- TASK BRIEF
Write out the stretch of lines below that begins at the line with "だけお使いいただけます。）" and ends at the line with "Grundlage von berechtigten", including both, exactly as given and nothing more.

─── PROVIDED INFORMATION ───

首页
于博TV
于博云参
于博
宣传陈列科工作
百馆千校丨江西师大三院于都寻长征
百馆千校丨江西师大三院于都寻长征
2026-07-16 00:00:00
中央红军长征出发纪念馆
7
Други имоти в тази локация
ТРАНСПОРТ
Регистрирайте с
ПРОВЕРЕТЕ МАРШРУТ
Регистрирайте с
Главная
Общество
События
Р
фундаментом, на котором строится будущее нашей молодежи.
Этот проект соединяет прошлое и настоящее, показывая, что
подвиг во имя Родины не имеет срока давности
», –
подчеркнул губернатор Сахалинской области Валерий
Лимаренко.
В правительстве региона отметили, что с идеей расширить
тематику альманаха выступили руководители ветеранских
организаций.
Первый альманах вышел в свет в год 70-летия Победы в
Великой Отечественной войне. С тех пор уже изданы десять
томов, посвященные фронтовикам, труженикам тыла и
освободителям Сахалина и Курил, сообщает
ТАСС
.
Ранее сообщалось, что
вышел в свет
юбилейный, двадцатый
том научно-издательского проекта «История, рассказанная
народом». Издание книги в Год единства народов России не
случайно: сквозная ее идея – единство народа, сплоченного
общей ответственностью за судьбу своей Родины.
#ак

───
─── PROVIDED INFORMATION ───

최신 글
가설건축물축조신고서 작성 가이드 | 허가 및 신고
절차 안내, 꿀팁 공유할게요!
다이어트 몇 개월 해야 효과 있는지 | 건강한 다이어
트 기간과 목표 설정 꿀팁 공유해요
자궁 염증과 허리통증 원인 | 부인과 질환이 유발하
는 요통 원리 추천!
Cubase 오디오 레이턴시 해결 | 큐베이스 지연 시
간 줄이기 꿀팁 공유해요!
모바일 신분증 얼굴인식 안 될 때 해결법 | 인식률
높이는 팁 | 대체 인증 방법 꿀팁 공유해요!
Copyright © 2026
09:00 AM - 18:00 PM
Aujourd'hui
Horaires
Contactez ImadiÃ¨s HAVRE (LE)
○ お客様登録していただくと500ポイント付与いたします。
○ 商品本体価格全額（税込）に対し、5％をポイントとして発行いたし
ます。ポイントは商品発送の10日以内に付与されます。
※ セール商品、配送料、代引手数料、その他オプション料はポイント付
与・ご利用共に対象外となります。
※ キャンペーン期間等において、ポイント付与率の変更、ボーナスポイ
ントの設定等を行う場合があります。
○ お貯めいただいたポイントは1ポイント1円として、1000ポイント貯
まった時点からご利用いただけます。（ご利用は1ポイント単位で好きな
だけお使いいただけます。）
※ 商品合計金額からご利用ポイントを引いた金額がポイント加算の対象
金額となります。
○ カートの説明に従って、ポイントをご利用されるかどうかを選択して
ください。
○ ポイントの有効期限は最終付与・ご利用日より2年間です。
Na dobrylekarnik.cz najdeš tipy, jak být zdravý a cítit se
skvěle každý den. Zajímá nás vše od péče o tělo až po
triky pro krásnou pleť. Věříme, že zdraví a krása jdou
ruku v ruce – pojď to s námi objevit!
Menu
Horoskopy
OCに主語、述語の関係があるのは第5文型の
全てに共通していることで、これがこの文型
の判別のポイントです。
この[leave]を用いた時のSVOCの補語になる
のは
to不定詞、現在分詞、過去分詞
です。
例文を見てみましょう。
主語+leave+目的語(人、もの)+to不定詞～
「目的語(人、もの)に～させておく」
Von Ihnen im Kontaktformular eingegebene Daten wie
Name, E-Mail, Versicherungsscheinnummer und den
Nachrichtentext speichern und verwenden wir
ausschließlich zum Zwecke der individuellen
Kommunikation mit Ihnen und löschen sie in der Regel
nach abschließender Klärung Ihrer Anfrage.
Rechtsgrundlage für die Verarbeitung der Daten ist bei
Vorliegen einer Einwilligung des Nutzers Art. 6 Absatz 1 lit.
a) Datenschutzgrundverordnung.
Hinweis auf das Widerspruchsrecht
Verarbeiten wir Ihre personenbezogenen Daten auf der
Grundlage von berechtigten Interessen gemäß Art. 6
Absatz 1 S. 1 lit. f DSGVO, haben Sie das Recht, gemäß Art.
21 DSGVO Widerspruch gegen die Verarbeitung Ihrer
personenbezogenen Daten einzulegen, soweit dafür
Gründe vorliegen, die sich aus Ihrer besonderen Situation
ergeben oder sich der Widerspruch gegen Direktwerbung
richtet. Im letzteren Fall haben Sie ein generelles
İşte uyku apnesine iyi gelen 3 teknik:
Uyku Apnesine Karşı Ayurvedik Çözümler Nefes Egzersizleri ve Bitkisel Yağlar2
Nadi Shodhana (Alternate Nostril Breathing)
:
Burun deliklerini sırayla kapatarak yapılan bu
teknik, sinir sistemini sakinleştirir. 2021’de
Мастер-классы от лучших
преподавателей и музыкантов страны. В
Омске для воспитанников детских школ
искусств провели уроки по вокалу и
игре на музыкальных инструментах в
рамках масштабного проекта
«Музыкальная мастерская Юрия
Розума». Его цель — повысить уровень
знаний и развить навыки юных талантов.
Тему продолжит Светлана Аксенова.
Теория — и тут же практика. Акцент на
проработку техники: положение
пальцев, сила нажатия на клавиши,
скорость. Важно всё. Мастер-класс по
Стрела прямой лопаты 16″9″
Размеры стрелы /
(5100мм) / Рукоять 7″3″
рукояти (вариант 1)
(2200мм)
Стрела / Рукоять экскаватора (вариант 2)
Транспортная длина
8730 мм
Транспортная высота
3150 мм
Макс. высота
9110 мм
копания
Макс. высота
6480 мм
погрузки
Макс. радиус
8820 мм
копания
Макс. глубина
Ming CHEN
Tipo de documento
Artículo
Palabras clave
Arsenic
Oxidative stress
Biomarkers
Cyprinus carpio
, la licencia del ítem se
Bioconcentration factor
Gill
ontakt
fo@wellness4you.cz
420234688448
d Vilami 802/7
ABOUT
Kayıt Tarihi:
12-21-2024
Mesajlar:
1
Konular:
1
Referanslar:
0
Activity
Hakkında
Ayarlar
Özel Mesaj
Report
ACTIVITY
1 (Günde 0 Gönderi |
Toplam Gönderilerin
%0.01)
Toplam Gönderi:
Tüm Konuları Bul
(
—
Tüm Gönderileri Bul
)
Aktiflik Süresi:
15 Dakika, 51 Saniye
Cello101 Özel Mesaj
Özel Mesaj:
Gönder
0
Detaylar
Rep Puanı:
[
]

───

- TASK SOLUTION
だけお使いいただけます。）
※ 商品合計金額からご利用ポイントを引いた金額がポイント加算の対象
金額となります。
○ カートの説明に従って、ポイントをご利用されるかどうかを選択して
ください。
○ ポイントの有効期限は最終付与・ご利用日より2年間です。
Na dobrylekarnik.cz najdeš tipy, jak být zdravý a cítit se
skvěle každý den. Zajímá nás vše od péče o tělo až po
triky pro krásnou pleť. Věříme, že zdraví a krása jdou
ruku v ruce – pojď to s námi objevit!
Menu
Horoskopy
OCに主語、述語の関係があるのは第5文型の
全てに共通していることで、これがこの文型
の判別のポイントです。
この[leave]を用いた時のSVOCの補語になる
のは
to不定詞、現在分詞、過去分詞
です。
例文を見てみましょう。
主語+leave+目的語(人、もの)+to不定詞～
「目的語(人、もの)に～させておく」
Von Ihnen im Kontaktformular eingegebene Daten wie
Name, E-Mail, Versicherungsscheinnummer und den
Nachrichtentext speichern und verwenden wir
ausschließlich zum Zwecke der individuellen
Kommunikation mit Ihnen und löschen sie in der Regel
nach abschließender Klärung Ihrer Anfrage.
Rechtsgrundlage für die Verarbeitung der Daten ist bei
Vorliegen einer Einwilligung des Nutzers Art. 6 Absatz 1 lit.
a) Datenschutzgrundverordnung.
Hinweis auf das Widerspruchsrecht
Verarbeiten wir Ihre personenbezogenen Daten auf der
Grundlage von berechtigten Interessen gemäß Art. 6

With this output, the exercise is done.